## SOURCE INFORMATION
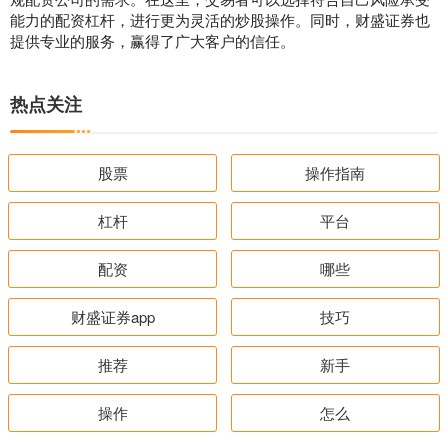
能力的配资杠杆，进行更为灵活的炒股操作。同时，财盛证券也
提供专业的服务，赢得了广大客户的信任。
热点关注
股票
操作指南
杠杆
平台
配资
哪些
财盛证券app
技巧
推荐
新手
操作
怎么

## TO DO
Please output the material above again, exactly, and omit every image.

## COMPLETED TASK
能力的配资杠杆，进行更为灵活的炒股操作。同时，财盛证券也
提供专业的服务，赢得了广大客户的信任。
热点关注
股票
操作指南
杠杆
平台
配资
哪些
财盛证券app
技巧
推荐
新手
操作
怎么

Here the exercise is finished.